*** Given data ***

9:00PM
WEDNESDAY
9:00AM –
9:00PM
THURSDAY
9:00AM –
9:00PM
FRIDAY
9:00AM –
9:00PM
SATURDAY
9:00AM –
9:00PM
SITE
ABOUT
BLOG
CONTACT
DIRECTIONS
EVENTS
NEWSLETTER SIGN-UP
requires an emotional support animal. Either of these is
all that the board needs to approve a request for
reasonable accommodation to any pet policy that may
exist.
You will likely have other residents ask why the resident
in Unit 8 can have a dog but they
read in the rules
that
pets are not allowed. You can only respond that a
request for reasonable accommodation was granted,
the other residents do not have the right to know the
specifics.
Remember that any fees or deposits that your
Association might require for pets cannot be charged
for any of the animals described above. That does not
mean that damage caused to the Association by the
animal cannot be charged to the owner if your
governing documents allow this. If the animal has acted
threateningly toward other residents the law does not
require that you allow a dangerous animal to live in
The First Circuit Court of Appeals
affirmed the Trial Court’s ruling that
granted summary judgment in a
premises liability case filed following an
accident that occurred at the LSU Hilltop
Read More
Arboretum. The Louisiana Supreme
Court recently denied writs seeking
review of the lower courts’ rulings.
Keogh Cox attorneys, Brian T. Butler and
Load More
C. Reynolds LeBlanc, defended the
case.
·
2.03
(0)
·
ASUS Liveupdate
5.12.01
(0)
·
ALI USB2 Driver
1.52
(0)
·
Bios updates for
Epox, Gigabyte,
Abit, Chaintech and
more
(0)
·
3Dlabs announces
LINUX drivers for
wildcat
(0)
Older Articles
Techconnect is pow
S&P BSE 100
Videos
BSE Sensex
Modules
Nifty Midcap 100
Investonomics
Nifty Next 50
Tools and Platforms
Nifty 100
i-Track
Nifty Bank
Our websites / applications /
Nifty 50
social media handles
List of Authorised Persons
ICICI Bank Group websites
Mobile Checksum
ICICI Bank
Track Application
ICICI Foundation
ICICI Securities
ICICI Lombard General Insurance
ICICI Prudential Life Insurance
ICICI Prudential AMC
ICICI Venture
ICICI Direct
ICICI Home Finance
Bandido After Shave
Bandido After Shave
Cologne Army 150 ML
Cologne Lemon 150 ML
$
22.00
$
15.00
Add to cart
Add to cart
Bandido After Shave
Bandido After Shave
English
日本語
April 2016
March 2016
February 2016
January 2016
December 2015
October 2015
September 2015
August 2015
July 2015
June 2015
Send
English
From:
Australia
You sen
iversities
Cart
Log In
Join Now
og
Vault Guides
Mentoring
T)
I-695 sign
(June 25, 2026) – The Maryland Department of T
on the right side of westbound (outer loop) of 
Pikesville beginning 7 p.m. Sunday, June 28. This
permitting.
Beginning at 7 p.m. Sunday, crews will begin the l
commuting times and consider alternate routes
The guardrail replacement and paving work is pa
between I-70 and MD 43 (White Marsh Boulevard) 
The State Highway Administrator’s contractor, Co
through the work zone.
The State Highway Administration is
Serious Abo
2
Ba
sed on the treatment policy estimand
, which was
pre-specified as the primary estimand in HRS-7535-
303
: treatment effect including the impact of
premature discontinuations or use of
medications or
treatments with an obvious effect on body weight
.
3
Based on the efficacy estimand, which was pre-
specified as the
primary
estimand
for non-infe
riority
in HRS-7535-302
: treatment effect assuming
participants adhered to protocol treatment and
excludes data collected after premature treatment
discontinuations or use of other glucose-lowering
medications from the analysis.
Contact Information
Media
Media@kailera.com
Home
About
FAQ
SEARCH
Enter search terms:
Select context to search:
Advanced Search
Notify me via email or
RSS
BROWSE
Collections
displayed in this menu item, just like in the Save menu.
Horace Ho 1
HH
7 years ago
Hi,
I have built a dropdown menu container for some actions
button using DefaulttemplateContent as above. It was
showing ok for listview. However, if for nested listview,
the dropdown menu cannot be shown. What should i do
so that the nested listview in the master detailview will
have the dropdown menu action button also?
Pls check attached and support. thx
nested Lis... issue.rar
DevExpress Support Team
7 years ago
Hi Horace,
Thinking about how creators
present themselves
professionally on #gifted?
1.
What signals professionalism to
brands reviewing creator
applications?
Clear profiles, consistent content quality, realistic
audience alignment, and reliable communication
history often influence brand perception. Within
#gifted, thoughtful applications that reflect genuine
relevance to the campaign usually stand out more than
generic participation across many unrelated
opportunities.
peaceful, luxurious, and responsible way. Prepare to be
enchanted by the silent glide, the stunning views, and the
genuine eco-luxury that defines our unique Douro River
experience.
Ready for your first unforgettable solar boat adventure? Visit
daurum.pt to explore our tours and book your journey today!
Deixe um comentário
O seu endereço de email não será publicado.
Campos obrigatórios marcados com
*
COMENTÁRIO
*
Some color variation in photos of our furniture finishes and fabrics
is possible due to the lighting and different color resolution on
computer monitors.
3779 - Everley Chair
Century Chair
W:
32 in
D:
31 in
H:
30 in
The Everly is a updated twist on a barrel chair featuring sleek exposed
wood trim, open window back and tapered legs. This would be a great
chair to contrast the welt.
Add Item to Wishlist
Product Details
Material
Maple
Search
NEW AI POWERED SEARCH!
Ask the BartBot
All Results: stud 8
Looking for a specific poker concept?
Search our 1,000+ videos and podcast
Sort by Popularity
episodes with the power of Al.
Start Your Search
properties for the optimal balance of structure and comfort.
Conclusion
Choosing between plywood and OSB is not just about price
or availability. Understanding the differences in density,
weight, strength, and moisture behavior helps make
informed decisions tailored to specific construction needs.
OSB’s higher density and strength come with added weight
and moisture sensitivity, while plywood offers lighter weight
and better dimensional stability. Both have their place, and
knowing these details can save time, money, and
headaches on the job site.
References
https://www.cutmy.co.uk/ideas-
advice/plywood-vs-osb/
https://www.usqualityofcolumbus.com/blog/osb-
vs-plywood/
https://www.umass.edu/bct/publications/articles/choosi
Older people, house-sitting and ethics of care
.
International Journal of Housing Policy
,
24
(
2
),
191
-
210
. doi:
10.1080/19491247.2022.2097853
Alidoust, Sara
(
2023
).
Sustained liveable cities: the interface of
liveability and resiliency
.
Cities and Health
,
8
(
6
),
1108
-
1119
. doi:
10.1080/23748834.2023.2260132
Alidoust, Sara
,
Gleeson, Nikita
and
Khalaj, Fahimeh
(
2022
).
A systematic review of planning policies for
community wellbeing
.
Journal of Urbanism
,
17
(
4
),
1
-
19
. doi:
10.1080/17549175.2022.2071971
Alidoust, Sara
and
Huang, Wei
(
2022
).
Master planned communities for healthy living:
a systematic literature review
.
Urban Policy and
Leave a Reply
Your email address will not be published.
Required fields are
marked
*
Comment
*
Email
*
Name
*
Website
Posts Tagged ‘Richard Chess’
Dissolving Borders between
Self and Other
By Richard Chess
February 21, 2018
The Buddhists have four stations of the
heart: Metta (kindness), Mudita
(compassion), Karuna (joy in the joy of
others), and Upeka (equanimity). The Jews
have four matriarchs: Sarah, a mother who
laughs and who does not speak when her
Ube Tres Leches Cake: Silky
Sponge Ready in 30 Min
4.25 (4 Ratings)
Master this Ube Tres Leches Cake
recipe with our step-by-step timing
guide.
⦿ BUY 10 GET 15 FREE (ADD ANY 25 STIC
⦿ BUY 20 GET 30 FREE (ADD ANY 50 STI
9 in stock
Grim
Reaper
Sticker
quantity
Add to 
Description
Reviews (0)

***

Required work
Using the records above, output exactly the lines from the first through the line that contains "all that the", with both of those included.

Problem solution
9:00PM
WEDNESDAY
9:00AM –
9:00PM
THURSDAY
9:00AM –
9:00PM
FRIDAY
9:00AM –
9:00PM
SATURDAY
9:00AM –
9:00PM
SITE
ABOUT
BLOG
CONTACT
DIRECTIONS
EVENTS
NEWSLETTER SIGN-UP
requires an emotional support animal. Either of these is
all that the board needs to approve a request for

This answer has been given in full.